Les jours infinis, Claire FullerUn père kidnappe sa fille de 8 ans. Il l’emmène à Die Hutte. Une cabane au fin fond d’une forêt. Il lui fait croire que le monde entier a disparu, qu’il ne reste que leur petit coin, tout le reste a sombré dans le Grand Trépas.

Survivaliste, l’homme n’était pourtant pas préparé à la vie sauvage et en autarcie complète. Pourtant, l’un et l’autre vont s’accrocher à la vie. Se nourrir d’écureuil, d’eau de rivière, et de baies. Apprivoiser leur monde.

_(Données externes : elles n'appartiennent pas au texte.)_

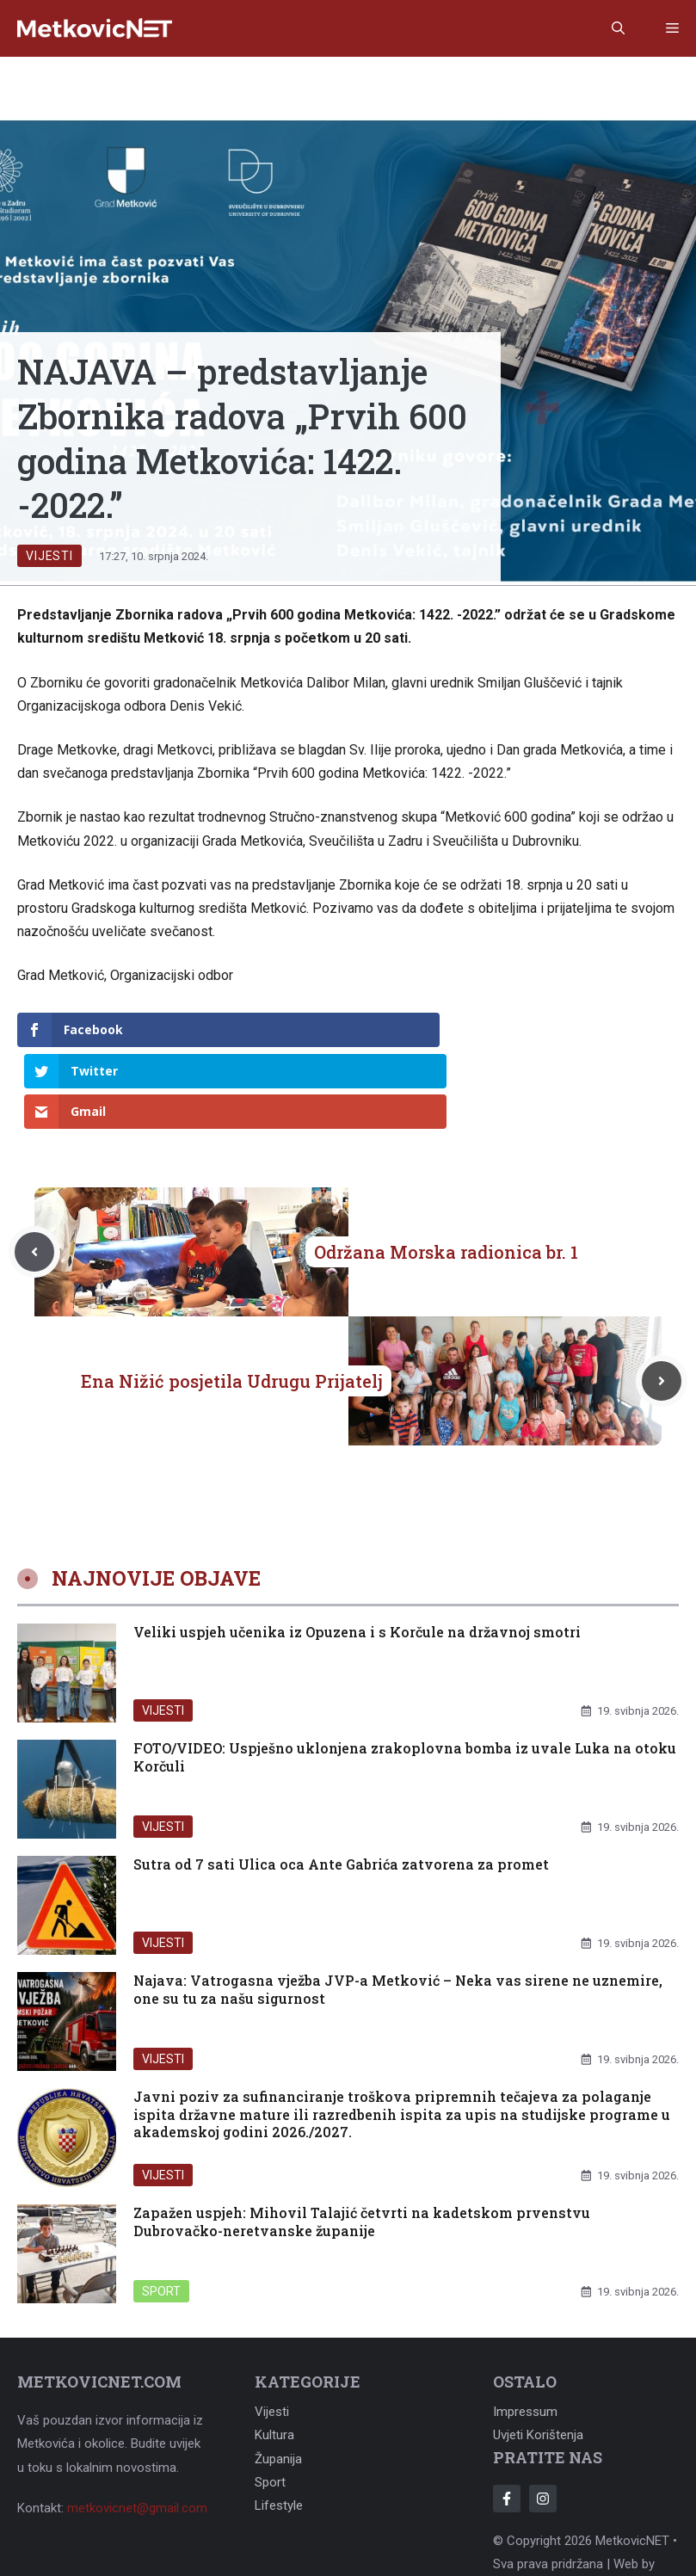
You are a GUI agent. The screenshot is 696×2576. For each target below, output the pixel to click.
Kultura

Dès le départ, on sait que Peggy/Punzen est revenue, après 8 ans, seule. Mais comment a-t-elle vécue ? Qu’est devenu son père ? Comment s’adapte-t-elle à sa nouvelle vie ? Et aussi, pourquoi son père a-t-il fait ça ?

Un roman palpitant, prenant, plein de rebondissements, et de sursauts. Le lecteur vit au jour le jour l’histoire de ce duo au milieu de nulle part. Par certains côtés, Les jours infinis m’a rappelé Le Mur Invisible de Marlen Haushofer : survivalistes « forcés » qui connaissent des situations dangereuses, affrontent les éléments, vivent un quotidien terrible et angoissant de solitude, de colère, de tristesse, et de survie. Au milieu d’une nature belle et mortelle.

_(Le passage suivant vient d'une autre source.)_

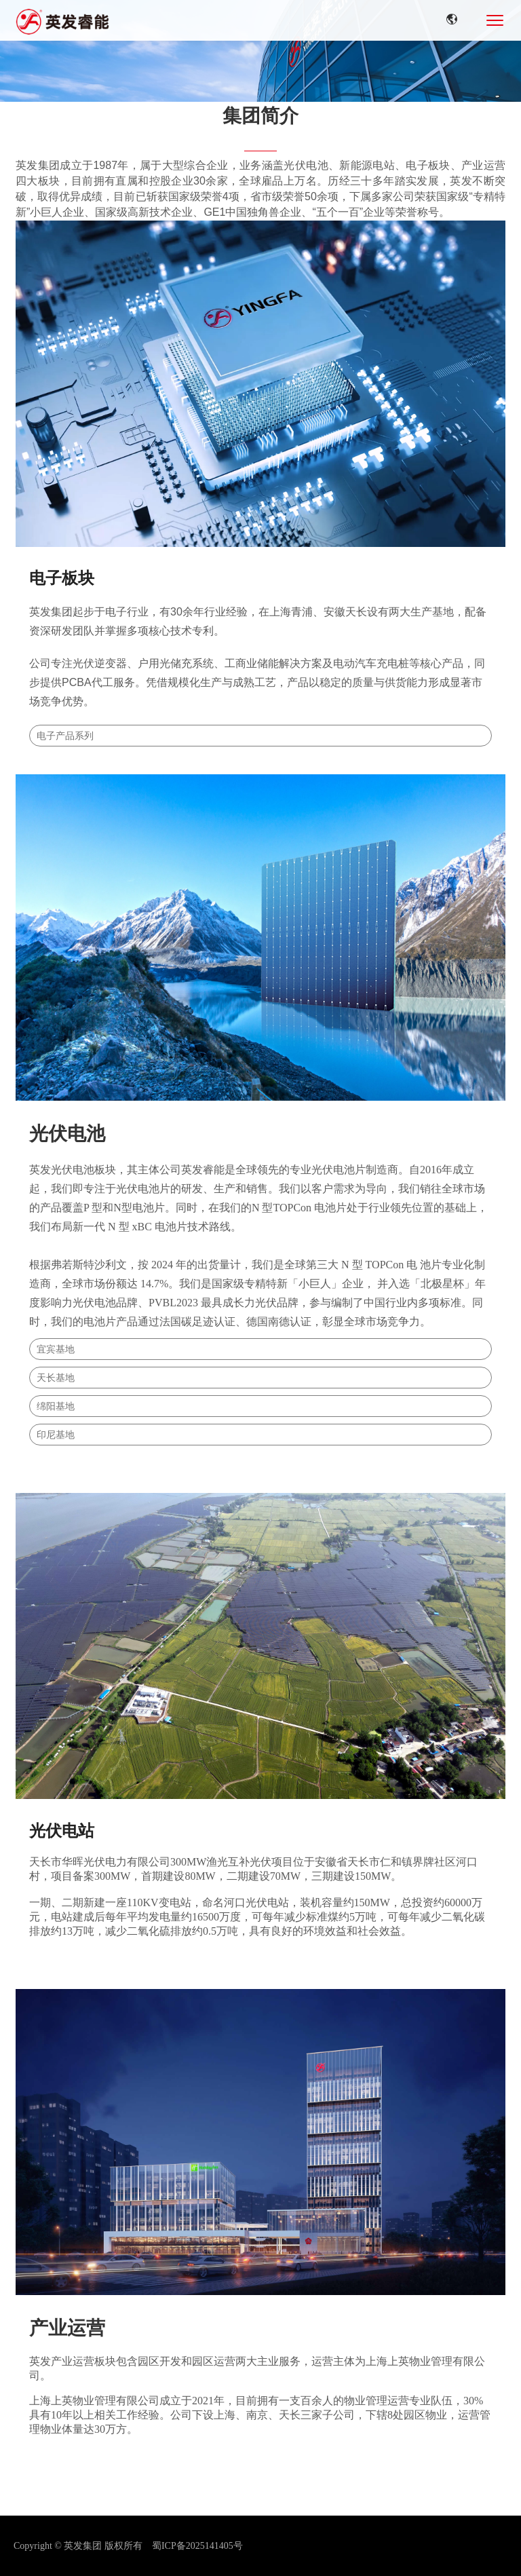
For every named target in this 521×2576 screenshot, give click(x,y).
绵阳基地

Claire Fuller distille son récit de façon à ce que le lecteur soit toujours en suspens, à chercher des réponses à toutes les questions qui se posent naturellement. Raconté du point de vue de la petite fille, son regard s’affute au fil des années, s’émancipe, et découvre peu à peu toute la vérité. La terrible réalité.

Un roman très prenant. Qui se lit vite.
Une histoire glaçante qui captive le lecteur.